Taking the data below, please print only the lines from the line holding "Screenshot is 1063x1277." to the line holding "SCM-0004 [link] (200, 1458)", inclusive, with pictures omitted.

--------------------------------------------------

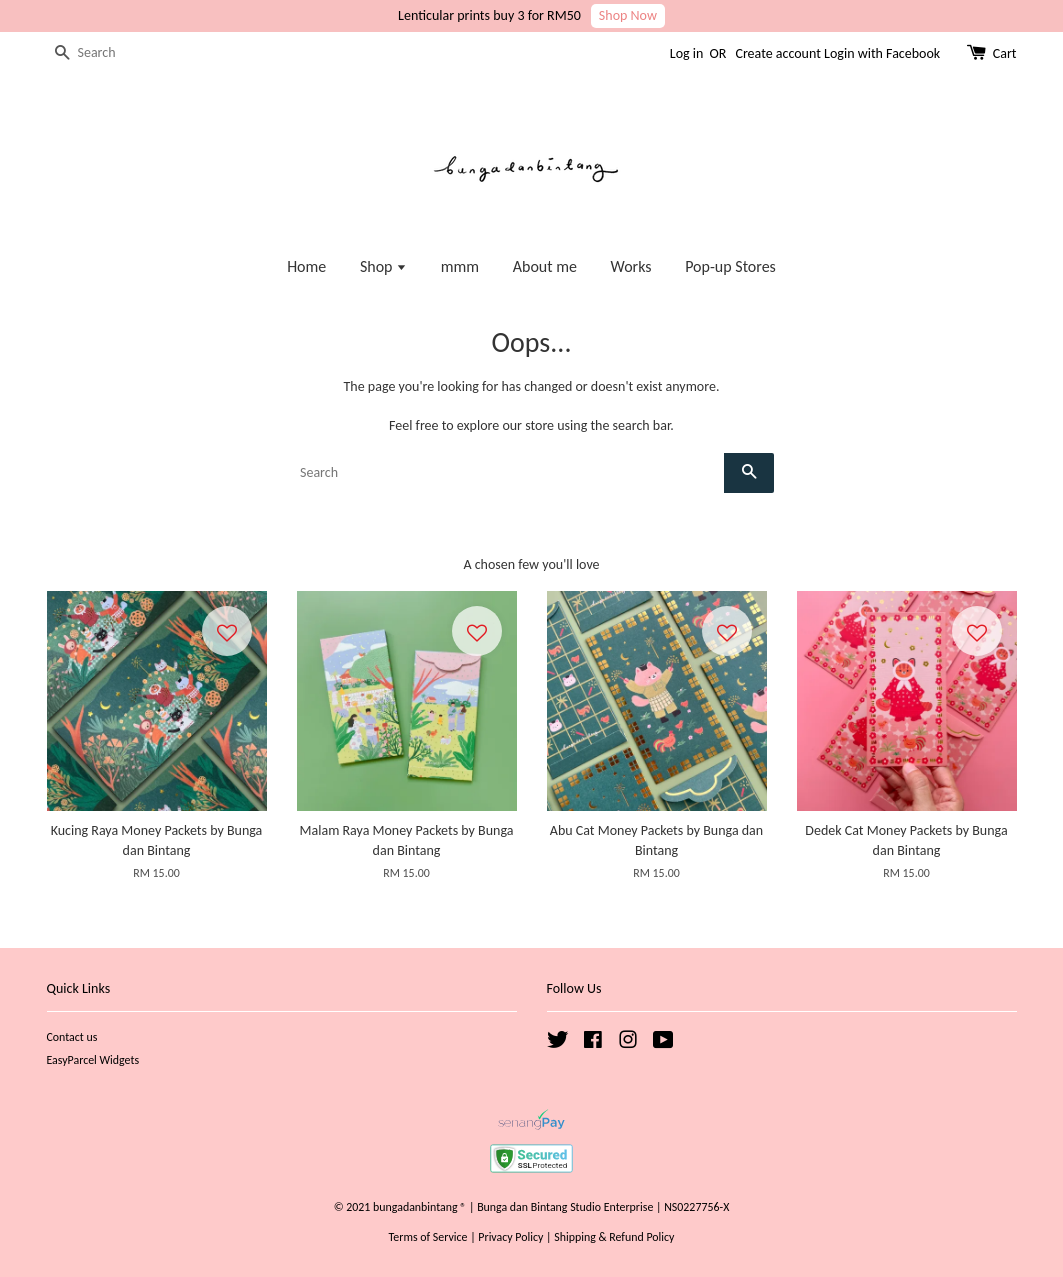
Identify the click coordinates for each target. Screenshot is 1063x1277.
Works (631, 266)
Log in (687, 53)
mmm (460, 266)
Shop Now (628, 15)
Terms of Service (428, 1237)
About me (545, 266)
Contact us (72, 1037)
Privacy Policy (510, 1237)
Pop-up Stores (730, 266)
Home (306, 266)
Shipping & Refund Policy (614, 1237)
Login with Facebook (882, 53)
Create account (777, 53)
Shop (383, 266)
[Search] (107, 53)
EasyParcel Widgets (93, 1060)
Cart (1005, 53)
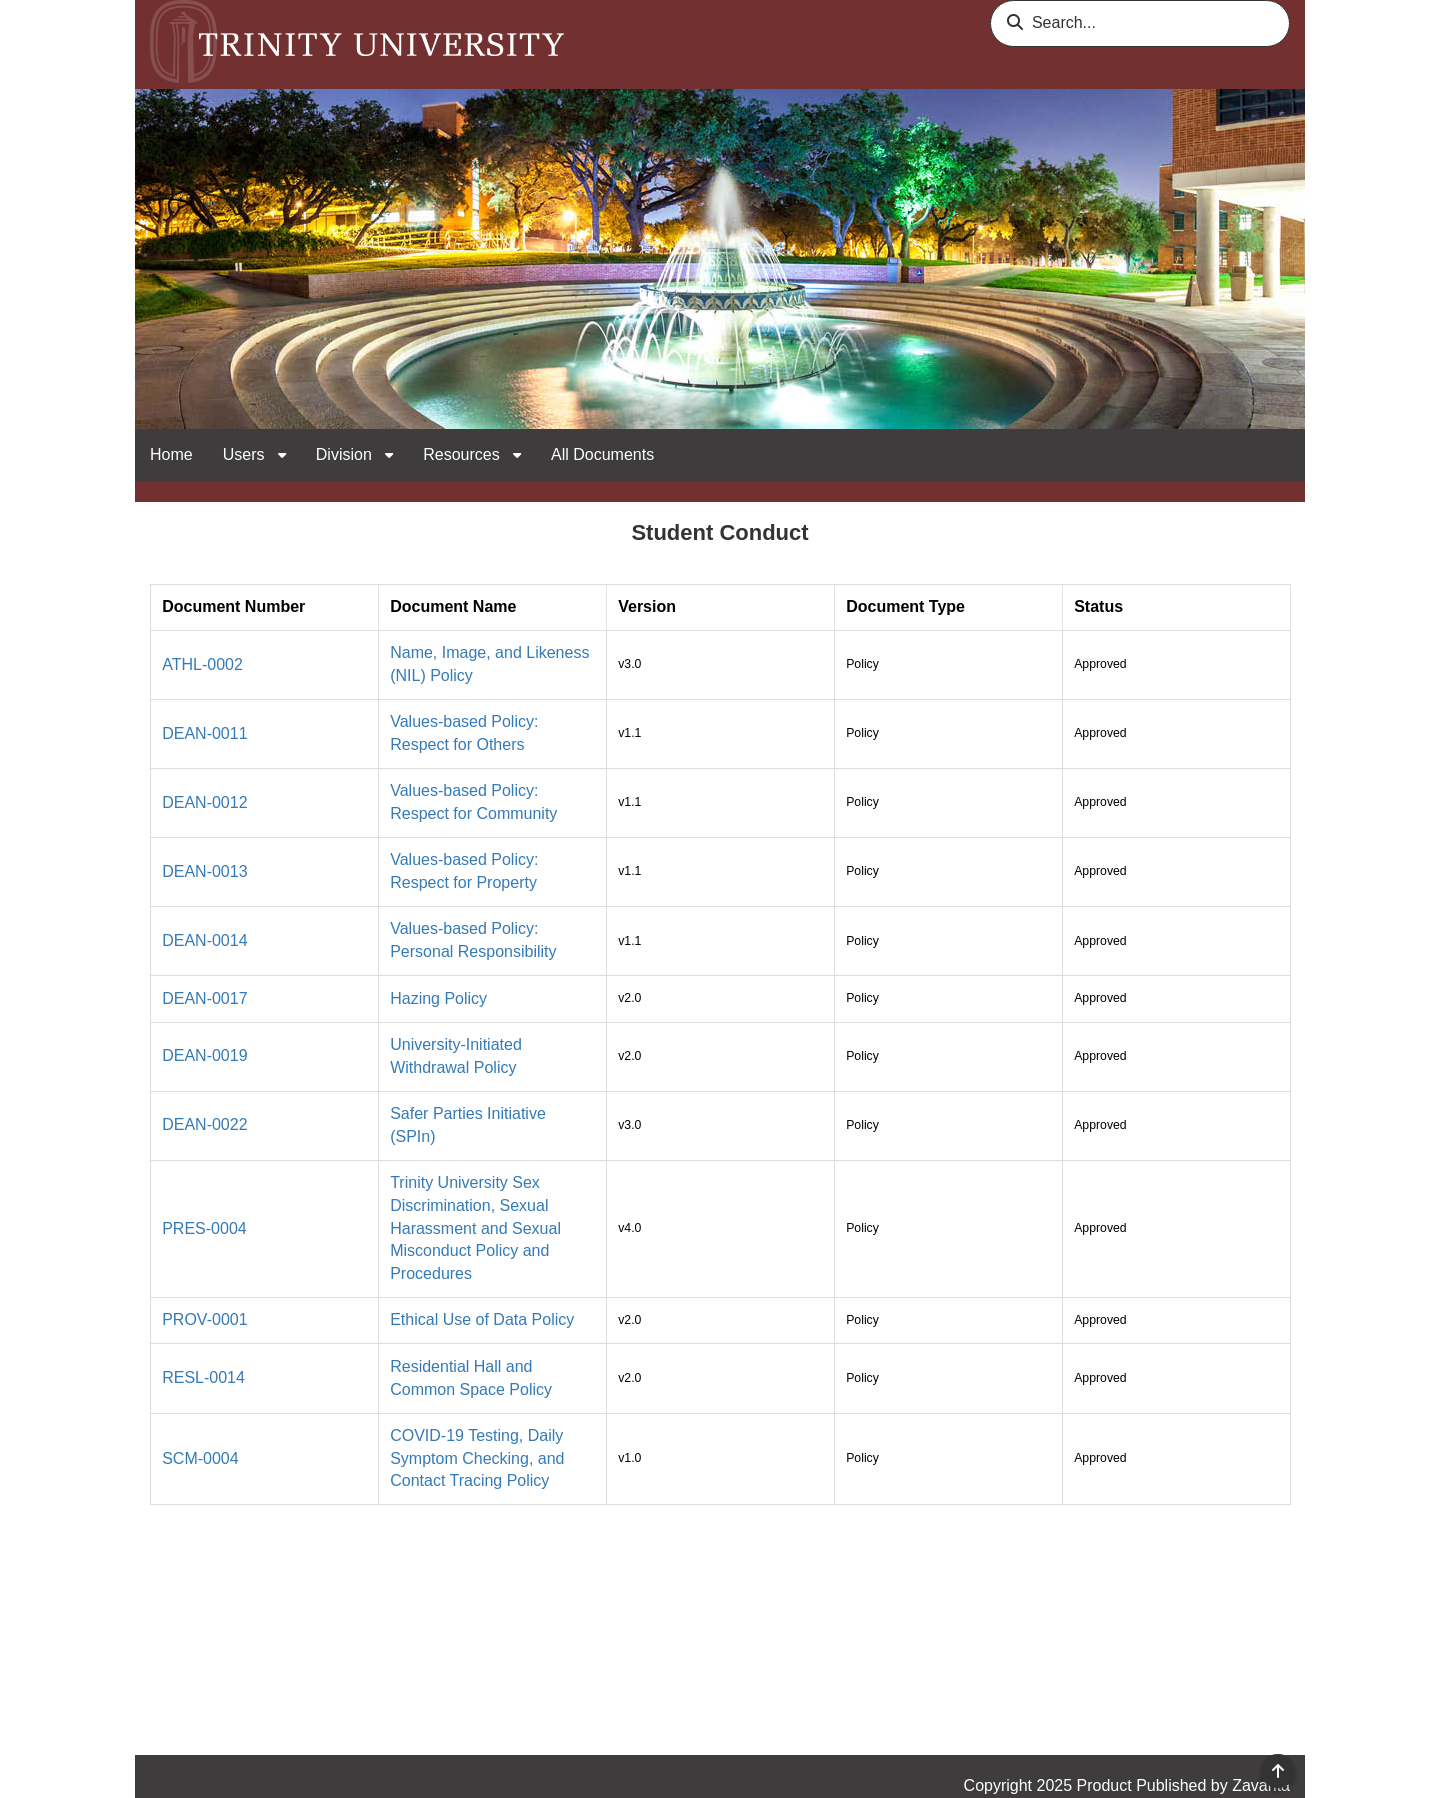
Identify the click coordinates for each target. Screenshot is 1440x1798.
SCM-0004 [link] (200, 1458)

--------------------------------------------------

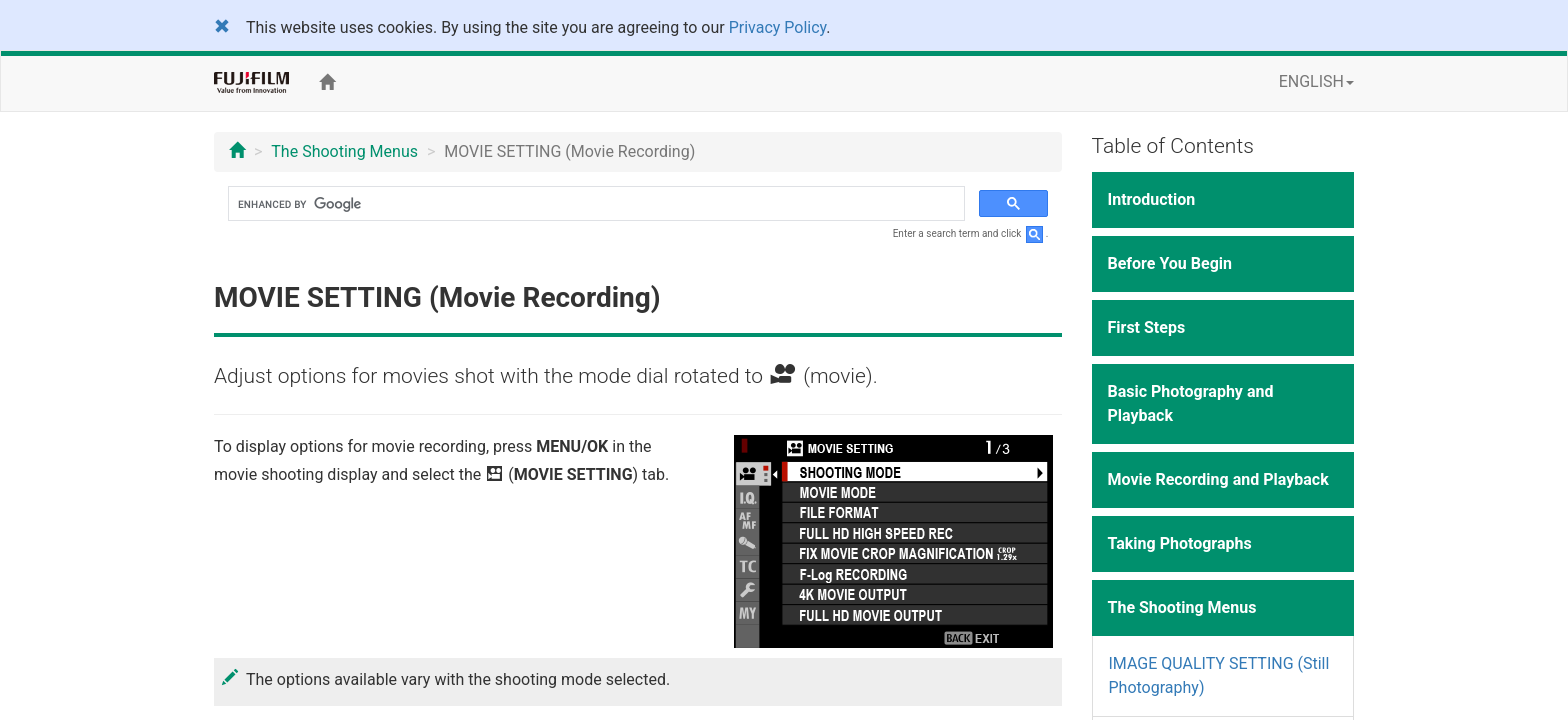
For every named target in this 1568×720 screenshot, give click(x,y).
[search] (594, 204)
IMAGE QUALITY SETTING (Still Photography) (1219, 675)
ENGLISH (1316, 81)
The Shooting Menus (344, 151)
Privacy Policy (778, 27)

--------------------------------------------------

> _Response to this exercise_
Identify the click coordinates for each target. Screenshot is 1063x1277.
Works (631, 266)
Log in (687, 53)
mmm (460, 266)
Shop Now (628, 15)
Terms of Service (428, 1237)
About me (545, 266)
Contact us (72, 1037)
Privacy Policy (510, 1237)
Pop-up Stores (730, 266)
Home (306, 266)
Shipping & Refund Policy (614, 1237)
Login with Facebook (882, 53)
Create account (777, 53)
Shop (383, 266)
[Search] (107, 53)
EasyParcel Widgets (93, 1060)
Cart (1005, 53)
Identify the click coordinates for each target. Screenshot is 1440x1798.
SCM-0004 [link] (200, 1458)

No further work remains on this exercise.